Wednesday, 2 August 2017

Howden Minster music history

I think I have been overtaken by events over the last month and so this post is probably overdue. The garden has 'escaped' as every time I think I will cut the grass it rains and the bindweed has twined itself around everything, indiscriminately around flowers and nettles.

The good news is that we have now decided to let out our chickens and they are so pleased to be scratching amongst the grass and aforementioned weeds. We hope that this might cure them of laying soft shelled eggs as although they have access to plenty of grit it is not the same as pecking bits up from the garden.
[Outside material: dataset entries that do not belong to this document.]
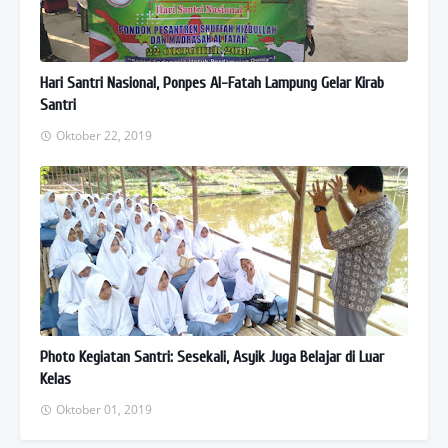
Hari Santri Nasional, Ponpes Al-Fatah Lampung Gelar Kirab
Santri
Oktober 22, 2019
Photo Kegiatan Santri: Sesekali, Asyik Juga Belajar di Luar
Kelas
Oktober 01, 2019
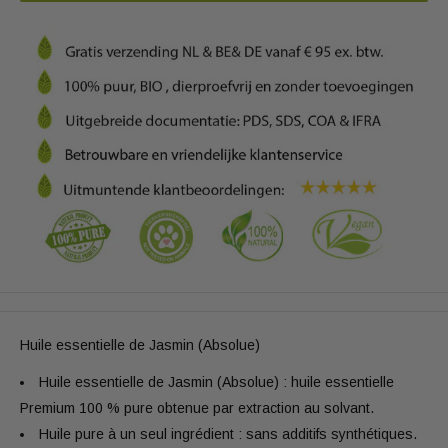
Huile essentielle de Jasmin (Absolue)
Huile essentielle de Jasmin (Absolue) : huile essentielle
Premium 100 % pure obtenue par extraction au solvant.
Huile pure à un seul ingrédient : sans additifs synthétiques.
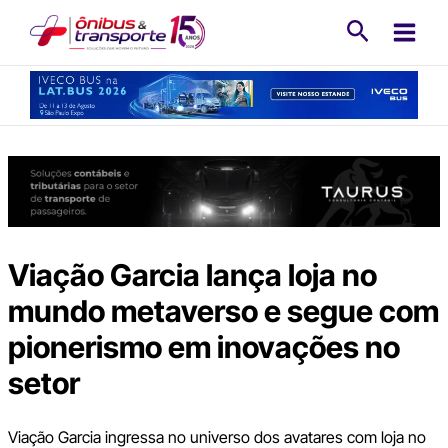
Ir
Pesquisa
para
o
conteúdo
Viação Garcia lança loja no
mundo metaverso e segue com
pionerismo em inovações no
setor
Viação Garcia ingressa no universo dos avatares com loja no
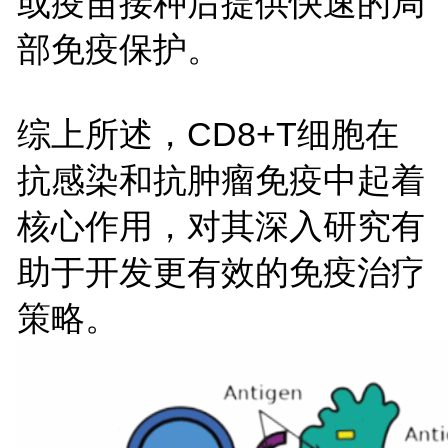
或疫苗接种后提供快速的局
部免疫保护。
综上所述，CD8+T细胞在
抗感染和抗肿瘤免疫中起着
核心作用，对其深入研究有
助于开发更有效的免疫治疗
策略。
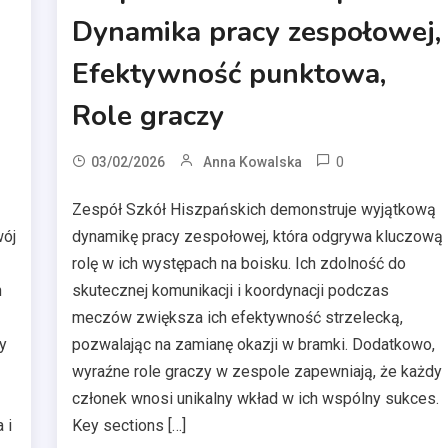
Dynamika pracy zespołowej,
Efektywność punktowa,
Role graczy
0
03/02/2026
Anna Kowalska
Zespół Szkół Hiszpańskich demonstruje wyjątkową
dynamikę pracy zespołowej, która odgrywa kluczową
wój
rolę w ich występach na boisku. Ich zdolność do
skutecznej komunikacji i koordynacji podczas
h
meczów zwiększa ich efektywność strzelecką,
pozwalając na zamianę okazji w bramki. Dodatkowo,
y
wyraźne role graczy w zespole zapewniają, że każdy
członek wnosi unikalny wkład w ich wspólny sukces.
Key sections […]
 i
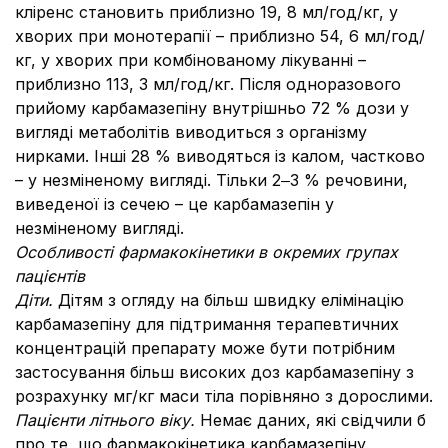
кліренс становить приблизно 19, 8 мл/год/кг, у
хворих при монотерапії – приблизно 54, 6 мл/год/
кг, у хворих при комбінованому лікуванні –
приблизно 113, 3 мл/год/кг. Після одноразового
прийому карбамазепіну внутрішньо 72 % дози у
вигляді метаболітів виводиться з організму
нирками. Інші 28 % виводяться із калом, частково
– у незміненому вигляді. Тільки 2‒3 % речовини,
виведеної із сечею – це карбамазепін у
незміненому вигляді.
Особливості фармакокінетики в окремих групах
пацієнтів
Діти.
Дітям з огляду на більш швидку елімінацію
карбамазепіну для підтримання терапевтичних
концентрацій препарату може бути потрібним
застосування більш високих доз карбамазепіну з
розрахунку мг/кг маси тіла порівняно з дорослими.
Пацієнти літнього віку.
Немає даних, які свідчили б
про те, що фармакокінетика карбамазепіну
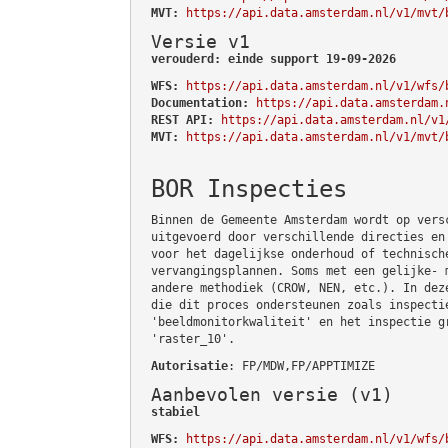
MVT:
https://api.data.amsterdam.nl/v1/mvt/
Versie v1
verouderd: einde support 19-09-2026
WFS:
https://api.data.amsterdam.nl/v1/wfs/
Documentation:
https://api.data.amsterdam.
REST API:
https://api.data.amsterdam.nl/v1
MVT:
https://api.data.amsterdam.nl/v1/mvt/
BOR Inspecties
Binnen de Gemeente Amsterdam wordt op vers
uitgevoerd door verschillende directies en
voor het dagelijkse onderhoud of technisch
vervangingsplannen. Soms met een gelijke- 
andere methodiek (CROW, NEN, etc.). In dez
die dit proces ondersteunen zoals inspecti
'beeldmonitorkwaliteit' en het inspectie g
'raster_10'.
Autorisatie
: FP/MDW,FP/APPTIMIZE
Aanbevolen versie (v1)
stabiel
WFS:
https://api.data.amsterdam.nl/v1/wfs/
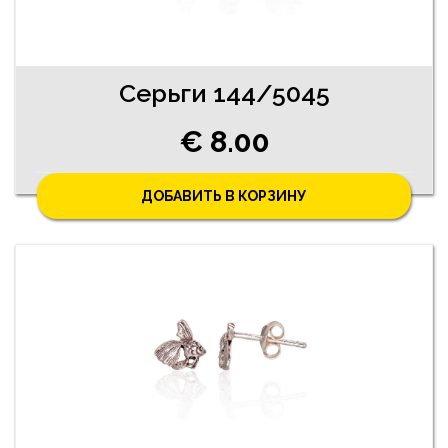
Серьги 144/5045
€ 8.00
ДОБАВИТЬ В КОРЗИНУ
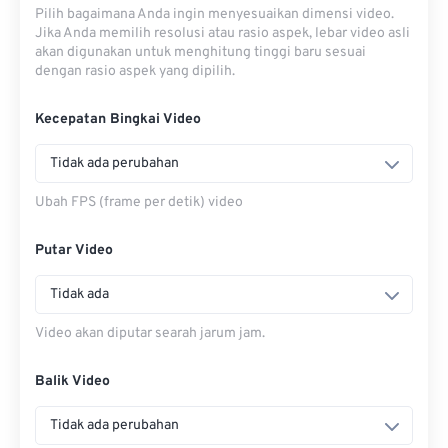
Pilih bagaimana Anda ingin menyesuaikan dimensi video.
Jika Anda memilih resolusi atau rasio aspek, lebar video asli
akan digunakan untuk menghitung tinggi baru sesuai
dengan rasio aspek yang dipilih.
Kecepatan Bingkai Video
Tidak ada perubahan
Ubah FPS (frame per detik) video
Putar Video
Tidak ada
Video akan diputar searah jarum jam.
Balik Video
Tidak ada perubahan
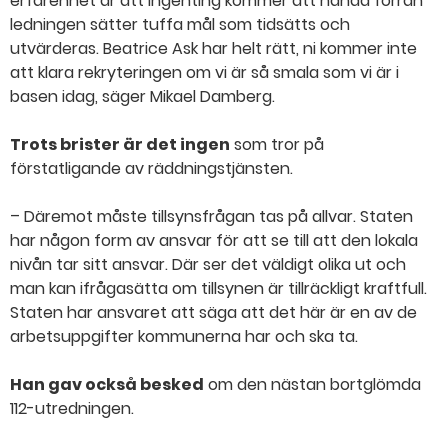
erfarenhet är att ingenting kommer att hända förrän
ledningen sätter tuffa mål som tidsätts och
utvärderas. Beatrice Ask har helt rätt, ni kommer inte
att klara rekryteringen om vi är så smala som vi är i
basen idag, säger Mikael Damberg.
Trots brister är det ingen
som tror på
förstatligande av räddningstjänsten.
– Däremot måste tillsynsfrågan tas på allvar. Staten
har någon form av ansvar för att se till att den lokala
nivån tar sitt ansvar. Där ser det väldigt olika ut och
man kan ifrågasätta om tillsynen är tillräckligt kraftfull.
Staten har ansvaret att säga att det här är en av de
arbetsuppgifter kommunerna har och ska ta.
Han gav också besked
om den nästan bortglömda
112-utredningen.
We have also put some cider vinegar into their water as we read this might help.

One of the reasons I have been busy is that I have been researching, writing and printing out a display on the history of music in Howden Minster. This is to coincide with a  Yorkshire Day concert in the Minster on Saturday 5th August given by Steven Goulden, a locally based tenor who is singing a variety of music ranging from the Howden Horse Fair song to Nessun Dorma.

He is accompanied by Amy Butler who will also be playing a piano solo entitled Souvenir de Sand Hall, written in the early twentieth century by F Reinhold Muller of Goole, for Mrs Scholfield of Sandhall.

I put the display up on Monday- it covers the medieval history of music in Howden, the grammar school, the organ, the 1929 fire and includes a lot of Minster choir photos. There is also a section on Steven's fund raising concerts in the Minster in the 1990s and on his grandfather John Goulden of Rawcliife who was a semi- professional tenor himself.

Interestingly most of the choir photos were loaned to me by Malcolm and Margaret Watson, former choir members. Margaret's father, Fred Swales, often sang in concerts in Howden Church with Steven's grandfather John.

While researching I was looking through the 1971 files of the Goole Times. I found a picture of Howden which I could not believe was taken then as it seems so timeless.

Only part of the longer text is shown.